■ WHAT THE EXERCISE ASKS:
Leave out the pictures and repeat the entries below verbatim.

Start of EXTRACTED ENTRIES

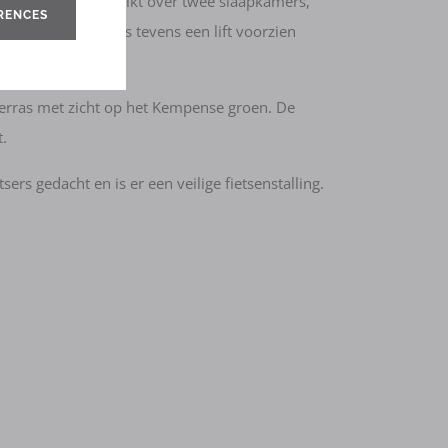
Elke woning beschikt over twee slaapkamers,
RENCES
bsite/onze
en berging. Er is tevens een lift voorzien
erkregen
erras met zicht op het Kempense groen. De
t.
s gedacht en is er een veilige fietsenstalling.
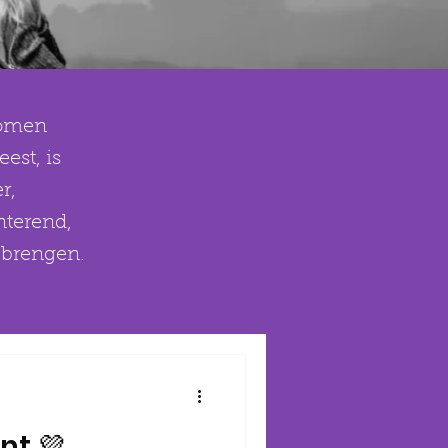
ekomen
est, is
r,
nterend,
e brengen.
nt 💜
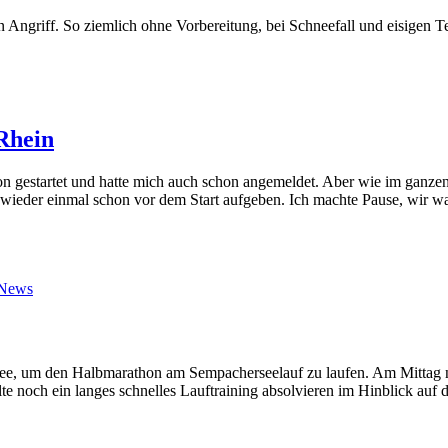
 Angriff. So ziemlich ohne Vorbereitung, bei Schneefall und eisigen T
Rhein
 gestartet und hatte mich auch schon angemeldet. Aber wie im ganzen 
 wieder einmal schon vor dem Start aufgeben. Ich machte Pause, wir wa
News
rsee, um den Halbmarathon am Sempacherseelauf zu laufen. Am Mittag
lte noch ein langes schnelles Lauftraining absolvieren im Hinblick auf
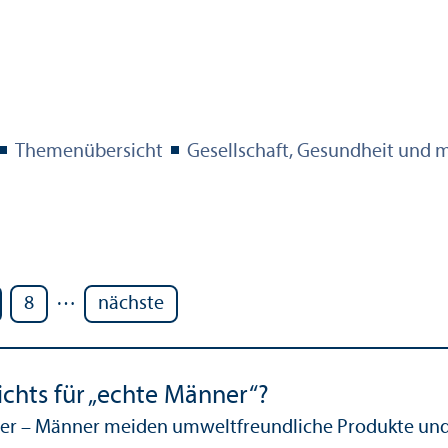
Themenübersicht
Gesellschaft, Gesundheit und 
…
8
nächste
ichts für „echte Männer“?
kler – Männer meiden umwelt­freundliche Produkte und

End of EXTRACTED ENTRIES

■ RESPONSE:
Elke woning beschikt over twee slaapkamers,
RENCES
bsite/onze
en berging. Er is tevens een lift voorzien
erkregen
erras met zicht op het Kempense groen. De
t.
s gedacht en is er een veilige fietsenstalling.
ekomen
est, is
r,
nterend,
e brengen.
nt 💜
 Angriff. So ziemlich ohne Vorbereitung, bei Schneefall und eisigen T
Rhein
 gestartet und hatte mich auch schon angemeldet. Aber wie im ganzen 
 wieder einmal schon vor dem Start aufgeben. Ich machte Pause, wir wa
News
rsee, um den Halbmarathon am Sempacherseelauf zu laufen. Am Mittag
lte noch ein langes schnelles Lauftraining absolvieren im Hinblick auf
Themenübersicht
Gesellschaft, Gesundheit und 
…
8
nächste
ichts für „echte Männer“?
kler – Männer meiden umwelt­freundliche Produkte und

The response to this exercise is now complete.